Entries taken from a collection:
= Beginning of Section =

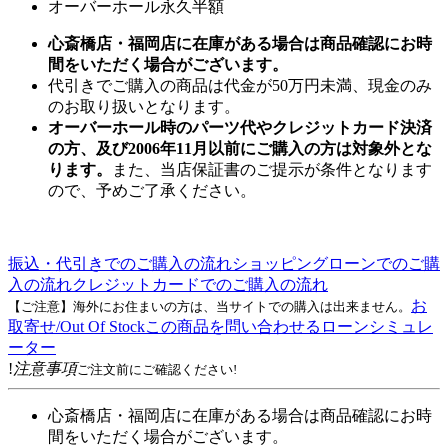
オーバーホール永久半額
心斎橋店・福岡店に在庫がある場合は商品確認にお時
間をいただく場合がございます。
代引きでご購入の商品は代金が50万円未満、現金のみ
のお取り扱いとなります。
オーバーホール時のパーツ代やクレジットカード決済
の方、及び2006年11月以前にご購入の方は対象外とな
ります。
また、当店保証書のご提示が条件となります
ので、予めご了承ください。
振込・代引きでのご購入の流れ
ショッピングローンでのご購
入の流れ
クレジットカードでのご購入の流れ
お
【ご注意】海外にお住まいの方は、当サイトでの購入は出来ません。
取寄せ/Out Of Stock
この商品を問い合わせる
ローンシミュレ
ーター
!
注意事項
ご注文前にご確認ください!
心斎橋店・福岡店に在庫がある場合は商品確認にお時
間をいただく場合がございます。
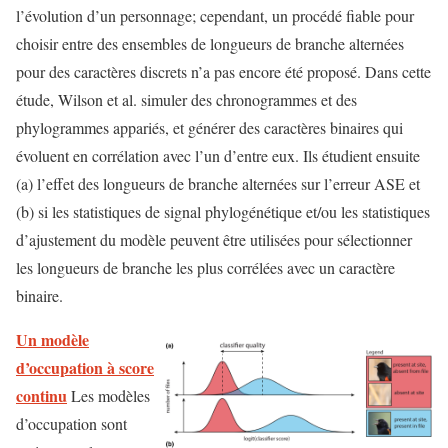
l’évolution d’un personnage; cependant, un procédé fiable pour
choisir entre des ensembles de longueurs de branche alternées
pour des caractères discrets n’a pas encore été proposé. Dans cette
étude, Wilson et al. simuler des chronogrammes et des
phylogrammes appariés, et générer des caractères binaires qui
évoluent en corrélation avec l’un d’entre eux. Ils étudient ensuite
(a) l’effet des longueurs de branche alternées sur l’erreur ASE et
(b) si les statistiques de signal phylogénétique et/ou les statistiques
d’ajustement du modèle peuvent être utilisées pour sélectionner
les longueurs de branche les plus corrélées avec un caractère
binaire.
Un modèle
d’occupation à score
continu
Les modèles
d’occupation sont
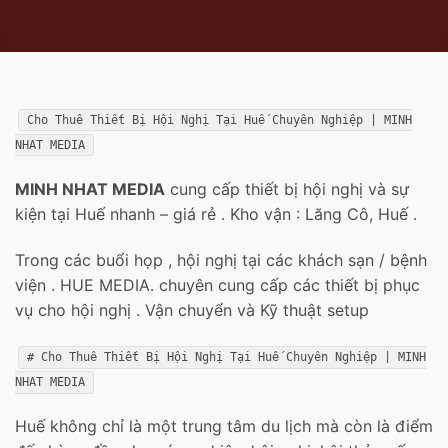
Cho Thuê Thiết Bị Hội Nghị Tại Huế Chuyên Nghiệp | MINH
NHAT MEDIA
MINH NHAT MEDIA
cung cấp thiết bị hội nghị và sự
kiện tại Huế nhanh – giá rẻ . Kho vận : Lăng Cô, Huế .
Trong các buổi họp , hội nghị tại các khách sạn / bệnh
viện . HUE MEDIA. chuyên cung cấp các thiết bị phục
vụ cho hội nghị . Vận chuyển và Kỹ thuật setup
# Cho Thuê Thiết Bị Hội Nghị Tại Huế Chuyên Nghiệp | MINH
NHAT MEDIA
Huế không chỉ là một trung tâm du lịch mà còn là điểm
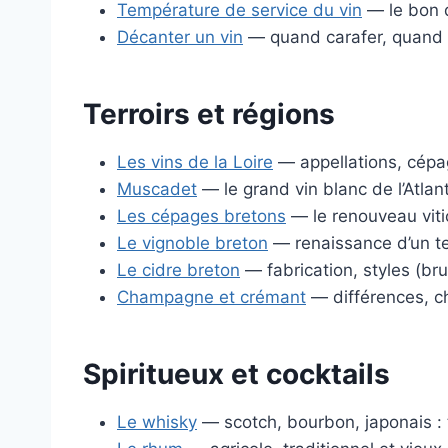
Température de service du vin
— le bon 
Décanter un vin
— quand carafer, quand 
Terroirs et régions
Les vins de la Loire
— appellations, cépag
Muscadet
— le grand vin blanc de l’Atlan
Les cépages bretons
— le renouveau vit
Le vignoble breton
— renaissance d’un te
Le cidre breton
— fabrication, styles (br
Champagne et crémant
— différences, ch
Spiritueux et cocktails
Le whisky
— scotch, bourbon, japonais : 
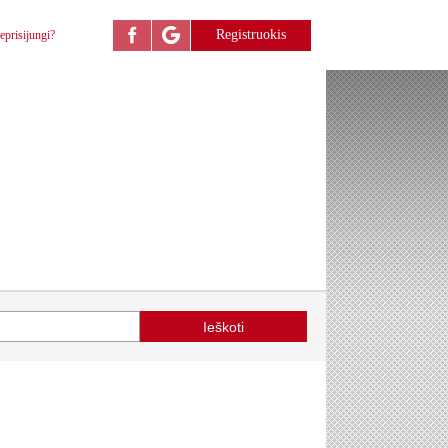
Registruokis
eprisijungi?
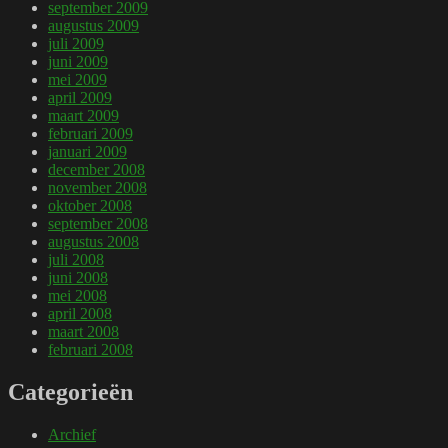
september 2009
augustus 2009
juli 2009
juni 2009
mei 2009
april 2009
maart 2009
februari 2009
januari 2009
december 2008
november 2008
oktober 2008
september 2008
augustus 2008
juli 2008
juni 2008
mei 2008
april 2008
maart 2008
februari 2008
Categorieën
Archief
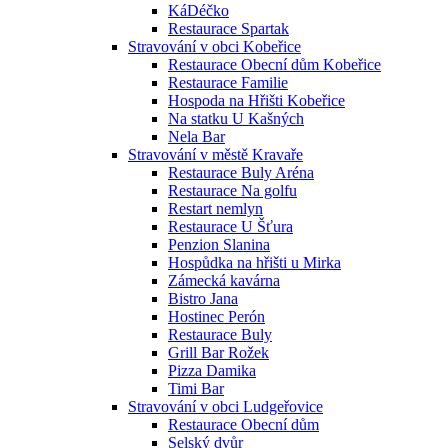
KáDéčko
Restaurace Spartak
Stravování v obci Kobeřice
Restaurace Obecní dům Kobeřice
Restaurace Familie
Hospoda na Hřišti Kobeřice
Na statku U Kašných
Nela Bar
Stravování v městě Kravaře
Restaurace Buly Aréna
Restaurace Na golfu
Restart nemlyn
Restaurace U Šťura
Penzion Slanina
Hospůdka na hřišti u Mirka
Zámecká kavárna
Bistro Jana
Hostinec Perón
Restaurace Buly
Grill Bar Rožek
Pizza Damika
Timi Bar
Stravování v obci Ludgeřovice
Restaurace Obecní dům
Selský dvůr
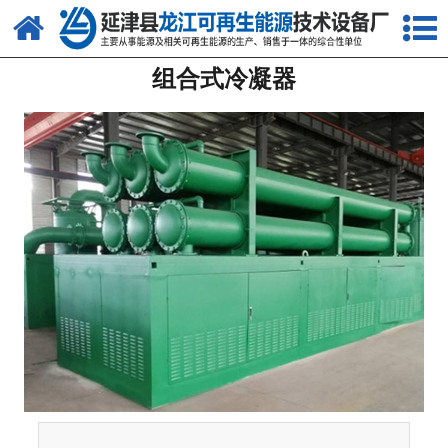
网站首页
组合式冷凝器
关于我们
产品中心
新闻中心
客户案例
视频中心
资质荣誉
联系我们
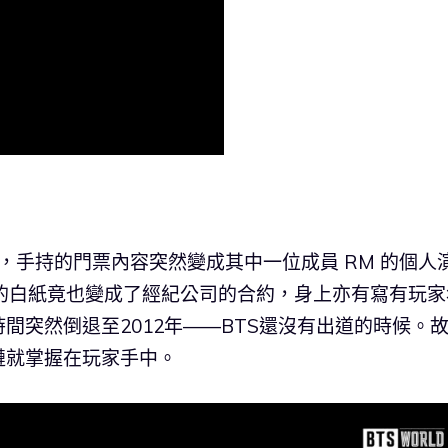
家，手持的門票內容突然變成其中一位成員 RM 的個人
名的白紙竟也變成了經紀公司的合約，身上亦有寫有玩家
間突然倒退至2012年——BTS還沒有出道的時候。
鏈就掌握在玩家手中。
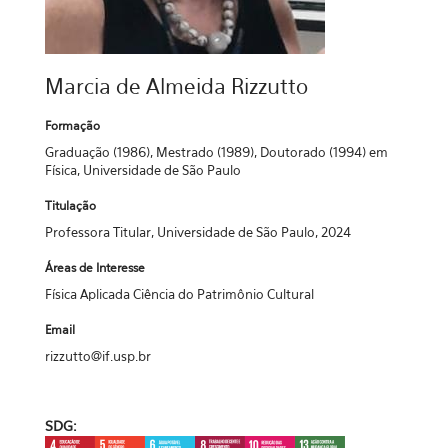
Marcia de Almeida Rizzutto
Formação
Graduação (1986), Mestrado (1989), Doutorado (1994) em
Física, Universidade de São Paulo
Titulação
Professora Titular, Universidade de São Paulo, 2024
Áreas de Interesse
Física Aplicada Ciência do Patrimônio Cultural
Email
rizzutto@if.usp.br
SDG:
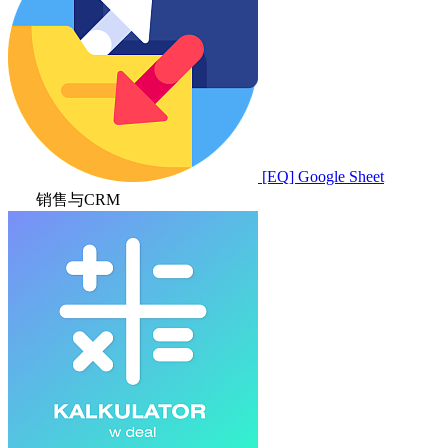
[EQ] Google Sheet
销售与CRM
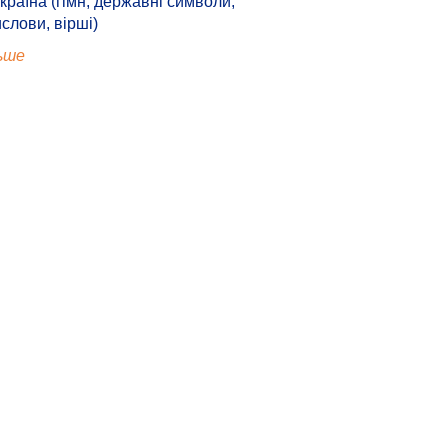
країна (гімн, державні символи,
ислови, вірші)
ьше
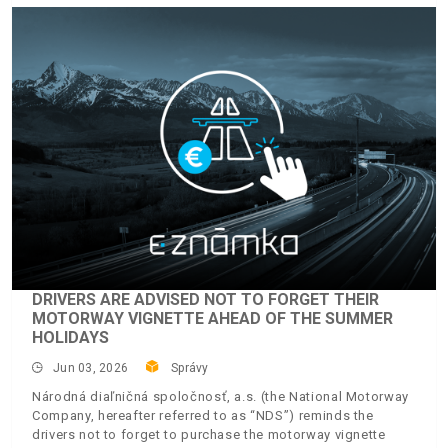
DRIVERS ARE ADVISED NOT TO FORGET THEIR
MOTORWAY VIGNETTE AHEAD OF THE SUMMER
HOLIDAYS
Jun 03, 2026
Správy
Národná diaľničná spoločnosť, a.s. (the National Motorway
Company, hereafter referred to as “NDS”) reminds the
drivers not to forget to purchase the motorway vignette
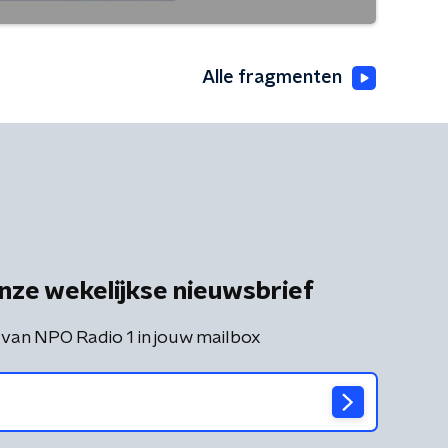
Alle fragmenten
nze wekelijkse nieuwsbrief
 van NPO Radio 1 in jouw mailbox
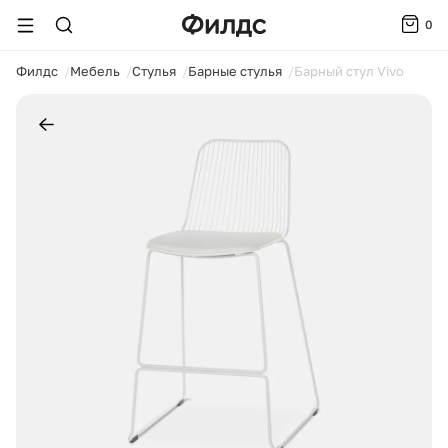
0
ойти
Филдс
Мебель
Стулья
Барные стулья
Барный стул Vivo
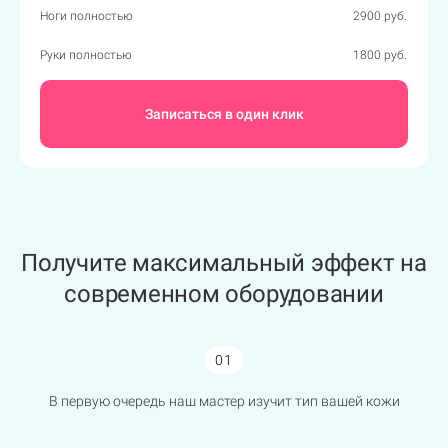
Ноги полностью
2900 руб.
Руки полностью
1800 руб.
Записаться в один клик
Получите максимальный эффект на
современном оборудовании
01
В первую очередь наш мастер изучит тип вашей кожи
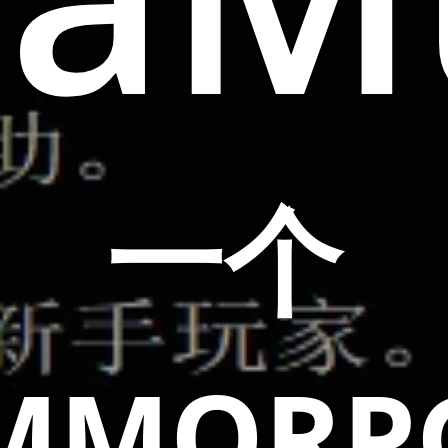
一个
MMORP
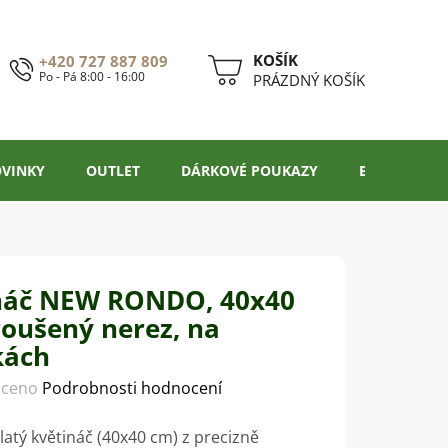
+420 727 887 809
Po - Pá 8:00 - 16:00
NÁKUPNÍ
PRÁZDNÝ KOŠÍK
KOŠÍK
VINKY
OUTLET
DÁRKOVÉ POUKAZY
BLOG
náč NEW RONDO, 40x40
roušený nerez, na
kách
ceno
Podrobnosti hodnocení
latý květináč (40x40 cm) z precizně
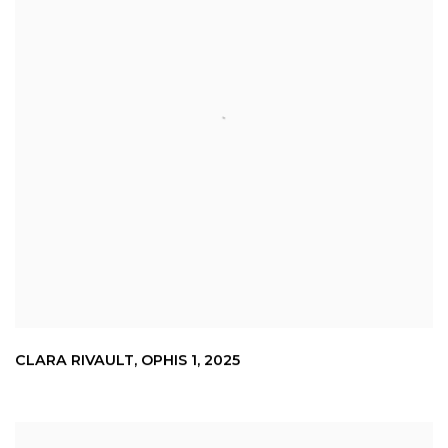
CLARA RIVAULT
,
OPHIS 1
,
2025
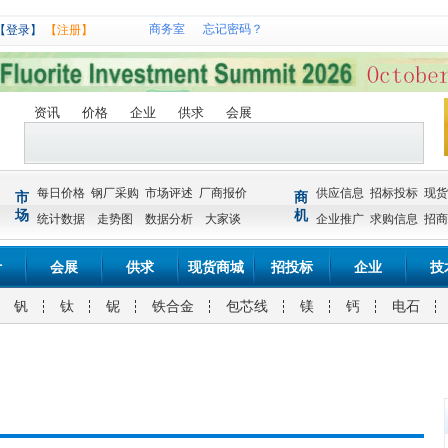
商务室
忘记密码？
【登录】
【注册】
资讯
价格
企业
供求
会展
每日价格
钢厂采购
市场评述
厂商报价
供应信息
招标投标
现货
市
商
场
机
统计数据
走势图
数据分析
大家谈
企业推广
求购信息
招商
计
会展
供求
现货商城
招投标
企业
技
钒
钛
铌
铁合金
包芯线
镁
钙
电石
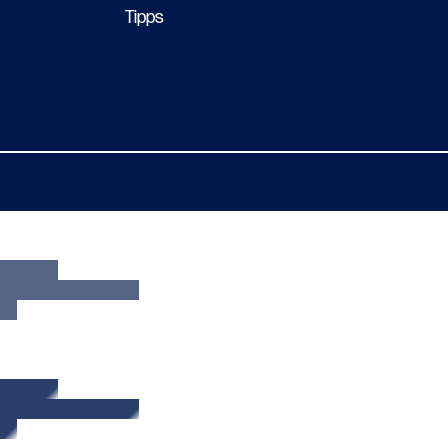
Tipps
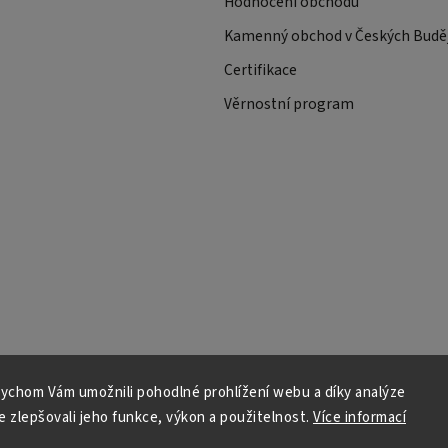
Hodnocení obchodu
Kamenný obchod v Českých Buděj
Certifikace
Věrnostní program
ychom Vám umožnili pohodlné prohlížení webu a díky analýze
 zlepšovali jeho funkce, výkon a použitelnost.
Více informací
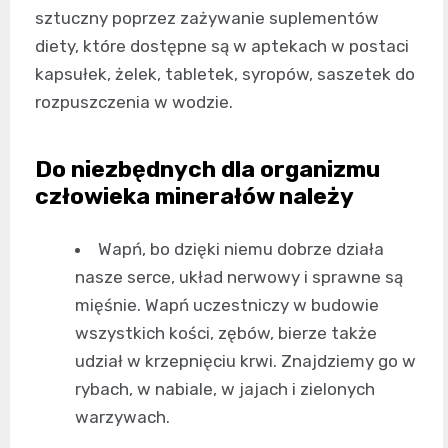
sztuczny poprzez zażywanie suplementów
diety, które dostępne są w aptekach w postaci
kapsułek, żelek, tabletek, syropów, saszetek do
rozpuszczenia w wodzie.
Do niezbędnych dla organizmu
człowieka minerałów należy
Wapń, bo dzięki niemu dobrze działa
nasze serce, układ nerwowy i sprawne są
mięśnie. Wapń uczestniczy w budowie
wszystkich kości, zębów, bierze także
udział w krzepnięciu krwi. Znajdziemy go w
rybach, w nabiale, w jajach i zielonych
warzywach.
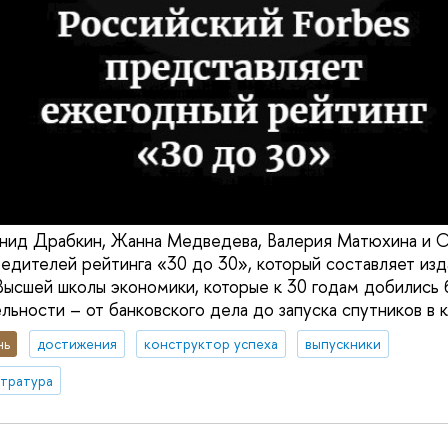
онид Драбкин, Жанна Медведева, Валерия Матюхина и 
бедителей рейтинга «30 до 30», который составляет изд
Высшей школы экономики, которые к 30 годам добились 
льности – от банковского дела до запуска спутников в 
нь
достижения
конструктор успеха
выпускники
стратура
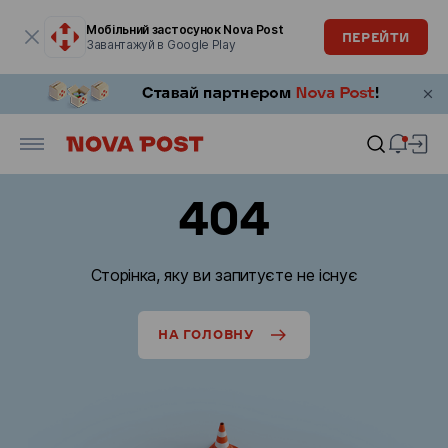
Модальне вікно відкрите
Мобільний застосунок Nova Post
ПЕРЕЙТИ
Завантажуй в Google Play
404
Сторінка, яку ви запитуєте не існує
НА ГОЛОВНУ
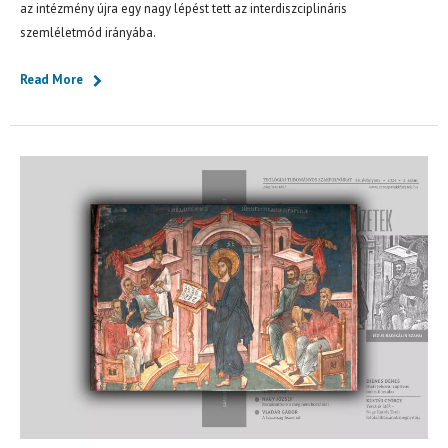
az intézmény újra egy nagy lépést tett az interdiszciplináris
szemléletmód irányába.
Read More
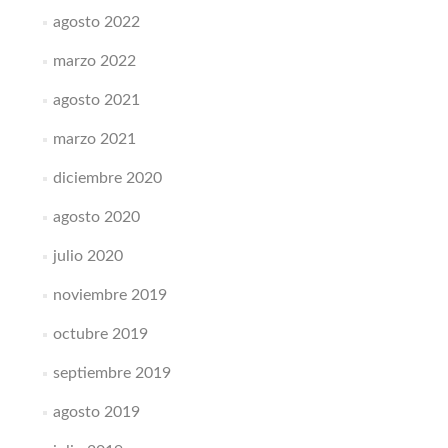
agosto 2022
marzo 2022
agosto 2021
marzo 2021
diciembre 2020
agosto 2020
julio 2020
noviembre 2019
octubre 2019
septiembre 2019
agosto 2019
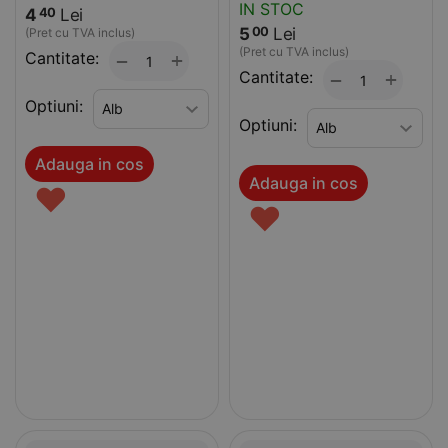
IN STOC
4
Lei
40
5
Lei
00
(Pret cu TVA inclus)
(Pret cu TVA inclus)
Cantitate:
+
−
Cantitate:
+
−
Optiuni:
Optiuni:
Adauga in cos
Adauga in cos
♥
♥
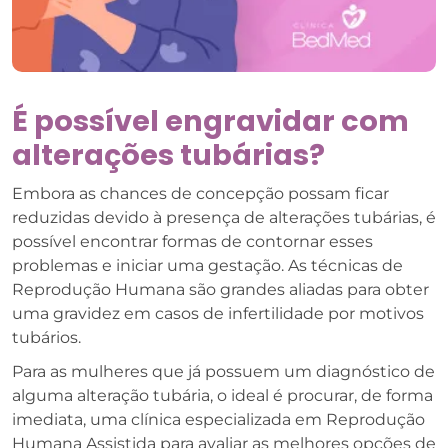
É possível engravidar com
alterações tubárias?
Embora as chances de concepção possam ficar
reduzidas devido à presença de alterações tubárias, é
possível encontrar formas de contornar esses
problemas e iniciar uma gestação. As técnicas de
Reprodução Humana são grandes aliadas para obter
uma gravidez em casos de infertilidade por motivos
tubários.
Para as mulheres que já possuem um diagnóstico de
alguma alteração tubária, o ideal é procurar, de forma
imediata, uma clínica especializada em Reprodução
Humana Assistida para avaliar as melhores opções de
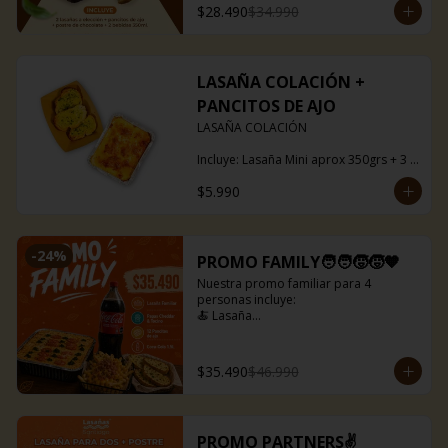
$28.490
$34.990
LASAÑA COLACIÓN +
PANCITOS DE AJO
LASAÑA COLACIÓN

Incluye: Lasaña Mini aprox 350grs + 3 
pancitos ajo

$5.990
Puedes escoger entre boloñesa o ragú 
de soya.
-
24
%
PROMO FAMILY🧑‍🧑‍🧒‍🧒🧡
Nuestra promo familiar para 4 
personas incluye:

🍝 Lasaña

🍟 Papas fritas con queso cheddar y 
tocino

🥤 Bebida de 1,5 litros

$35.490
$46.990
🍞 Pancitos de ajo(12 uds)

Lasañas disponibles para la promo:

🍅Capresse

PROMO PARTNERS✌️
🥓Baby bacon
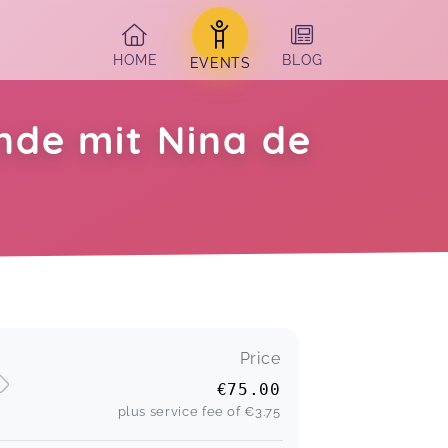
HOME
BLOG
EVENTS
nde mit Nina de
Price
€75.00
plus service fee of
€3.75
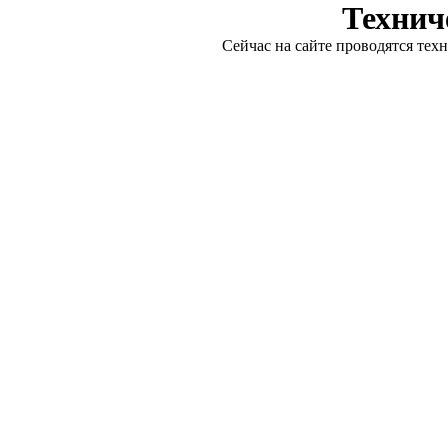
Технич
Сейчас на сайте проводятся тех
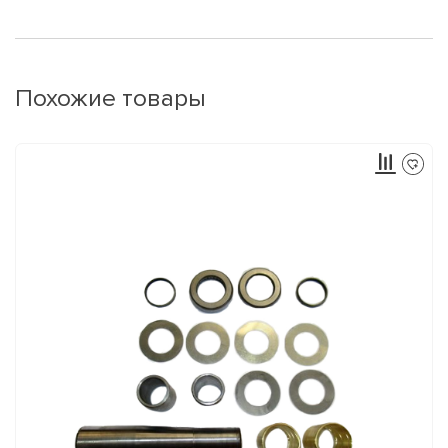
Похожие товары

= End of Section =

**TASK TO CARRY OUT:** In the records above, find the line containing "roušený nerez, na" and the line containing "Certifikace", then give both of them again word for word along with every line between. Omit any pictures.

**TASK ANSWER:**
roušený nerez, na
kách
ceno
Podrobnosti hodnocení
latý květináč (40x40 cm) z precizně
CLARA RIVAULT
,
OPHIS 1
,
2025
商务室
忘记密码？
【登录】
【注册】
资讯
价格
企业
供求
会展
每日价格
钢厂采购
市场评述
厂商报价
供应信息
招标投标
现货
市
商
场
机
统计数据
走势图
数据分析
大家谈
企业推广
求购信息
招商
计
会展
供求
现货商城
招投标
企业
技
钒
钛
铌
铁合金
包芯线
镁
钙
电石
Tipps
Hodnocení obchodu
Kamenný obchod v Českých Buděj
Certifikace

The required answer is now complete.